[Exercise data]

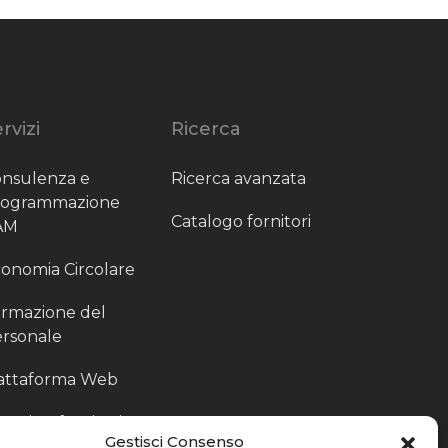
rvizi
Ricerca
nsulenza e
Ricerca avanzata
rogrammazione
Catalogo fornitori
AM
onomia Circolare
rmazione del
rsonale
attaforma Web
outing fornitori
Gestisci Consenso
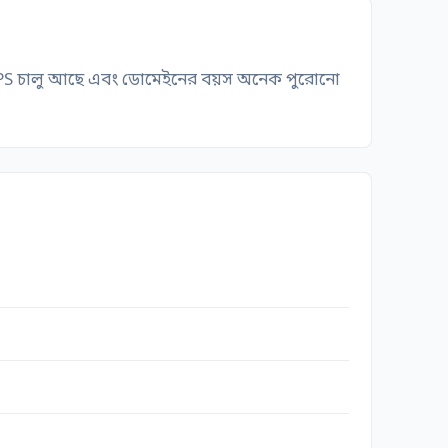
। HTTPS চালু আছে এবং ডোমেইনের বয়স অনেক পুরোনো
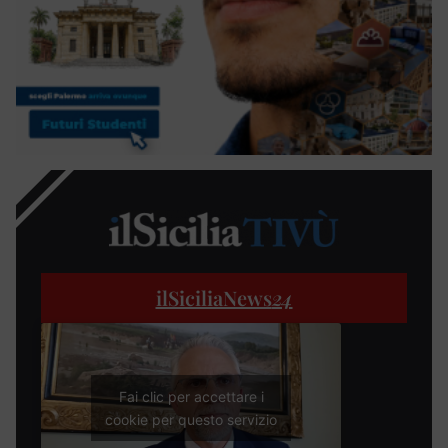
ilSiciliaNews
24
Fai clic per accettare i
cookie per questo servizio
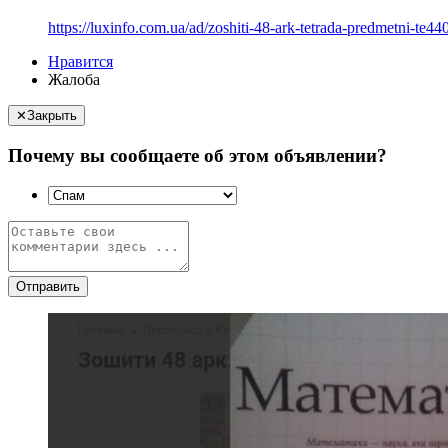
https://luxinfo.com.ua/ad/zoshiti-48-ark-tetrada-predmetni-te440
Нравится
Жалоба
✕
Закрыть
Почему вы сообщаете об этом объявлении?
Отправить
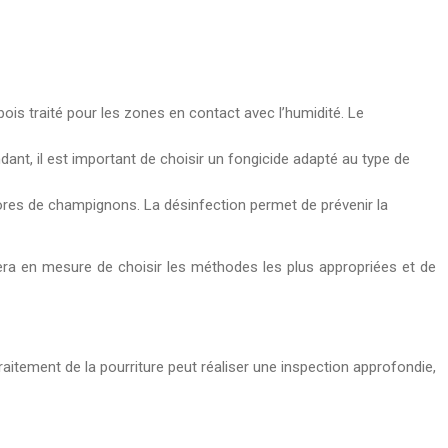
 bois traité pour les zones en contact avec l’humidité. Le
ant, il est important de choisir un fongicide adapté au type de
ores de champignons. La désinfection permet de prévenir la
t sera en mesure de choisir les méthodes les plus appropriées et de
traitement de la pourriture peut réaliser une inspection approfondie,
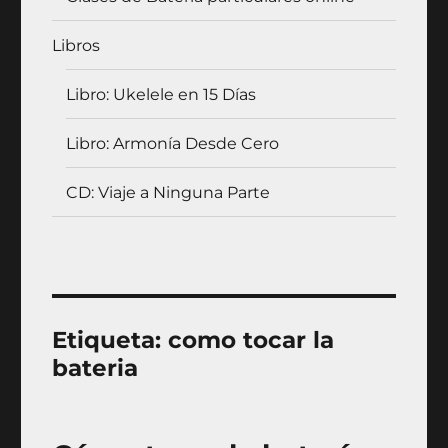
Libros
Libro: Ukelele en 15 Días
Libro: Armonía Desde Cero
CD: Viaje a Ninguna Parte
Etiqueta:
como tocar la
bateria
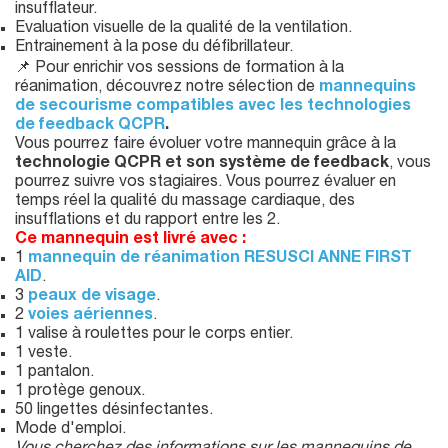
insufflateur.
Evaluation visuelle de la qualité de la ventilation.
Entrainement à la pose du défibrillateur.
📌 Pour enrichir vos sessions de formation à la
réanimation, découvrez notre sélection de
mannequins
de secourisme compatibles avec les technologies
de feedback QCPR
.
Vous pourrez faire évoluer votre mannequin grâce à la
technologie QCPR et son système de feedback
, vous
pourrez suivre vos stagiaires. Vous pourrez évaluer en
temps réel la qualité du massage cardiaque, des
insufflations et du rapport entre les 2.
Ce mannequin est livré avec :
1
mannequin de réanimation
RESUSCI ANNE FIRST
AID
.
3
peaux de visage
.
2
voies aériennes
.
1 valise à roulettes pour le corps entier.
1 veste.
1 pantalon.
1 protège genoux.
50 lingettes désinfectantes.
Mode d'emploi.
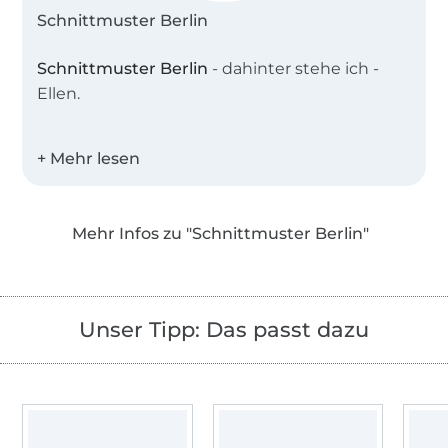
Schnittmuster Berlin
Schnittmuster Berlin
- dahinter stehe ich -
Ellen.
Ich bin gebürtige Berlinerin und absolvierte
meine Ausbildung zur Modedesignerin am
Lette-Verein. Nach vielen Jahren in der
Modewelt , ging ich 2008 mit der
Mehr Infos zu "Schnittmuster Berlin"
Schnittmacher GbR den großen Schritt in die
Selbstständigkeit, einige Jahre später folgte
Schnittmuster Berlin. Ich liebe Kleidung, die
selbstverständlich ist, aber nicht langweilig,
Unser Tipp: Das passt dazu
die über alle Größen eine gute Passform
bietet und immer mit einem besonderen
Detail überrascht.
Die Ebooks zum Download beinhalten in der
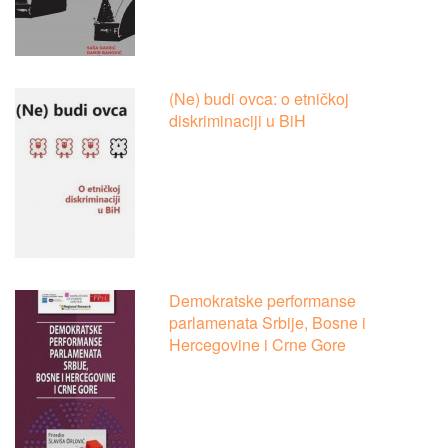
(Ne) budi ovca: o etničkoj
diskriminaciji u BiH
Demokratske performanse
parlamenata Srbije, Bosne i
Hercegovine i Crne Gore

[/Exercise data]
[Exercise data]

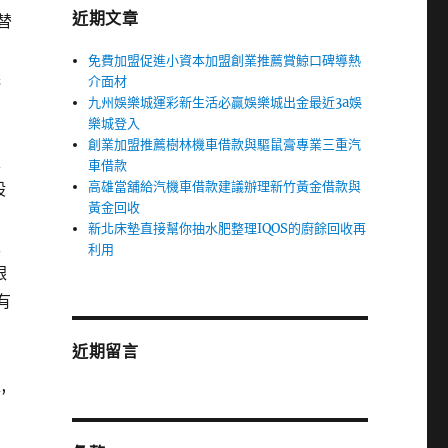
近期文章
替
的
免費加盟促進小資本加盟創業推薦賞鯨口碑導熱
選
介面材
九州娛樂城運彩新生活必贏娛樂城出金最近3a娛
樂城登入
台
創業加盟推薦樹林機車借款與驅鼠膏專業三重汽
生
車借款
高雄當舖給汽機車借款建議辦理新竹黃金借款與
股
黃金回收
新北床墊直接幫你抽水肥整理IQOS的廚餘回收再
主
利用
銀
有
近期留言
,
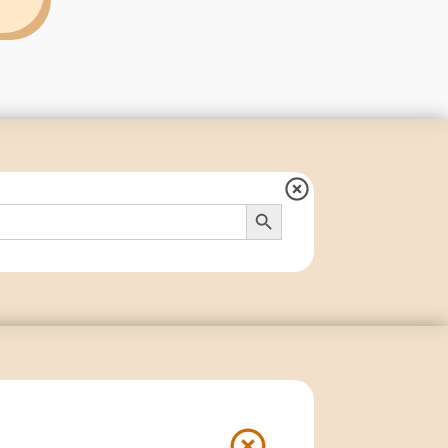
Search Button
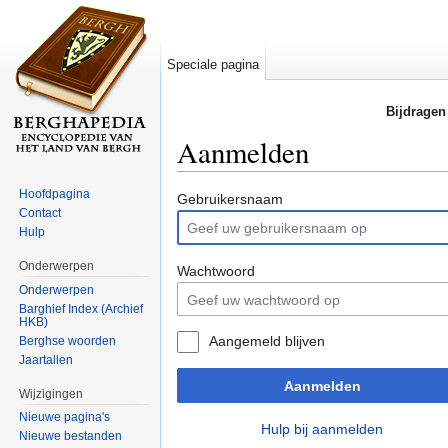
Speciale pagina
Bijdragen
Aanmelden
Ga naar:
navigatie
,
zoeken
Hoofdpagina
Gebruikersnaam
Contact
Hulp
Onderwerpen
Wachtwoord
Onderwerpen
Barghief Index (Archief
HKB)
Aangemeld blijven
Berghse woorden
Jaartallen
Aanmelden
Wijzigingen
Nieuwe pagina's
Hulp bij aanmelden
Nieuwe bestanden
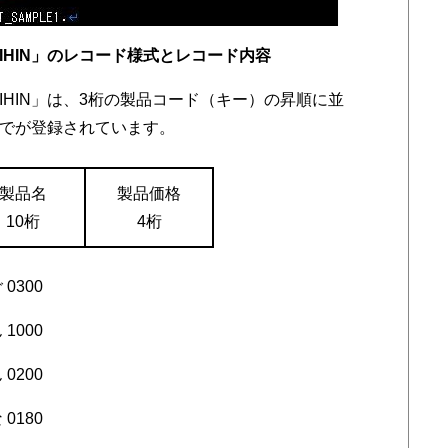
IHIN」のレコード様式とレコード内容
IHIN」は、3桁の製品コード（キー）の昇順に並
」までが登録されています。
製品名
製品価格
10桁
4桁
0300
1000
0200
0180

[/Exercise data]

Above are some records; copy exactly the lines from the one with "(Ne) budi ovca: o etničkoj" through the one with "Hercegovine i Crne Gore", both included, and no others.

# [Response to the task]
(Ne) budi ovca: o etničkoj
diskriminaciji u BiH
Demokratske performanse
parlamenata Srbije, Bosne i
Hercegovine i Crne Gore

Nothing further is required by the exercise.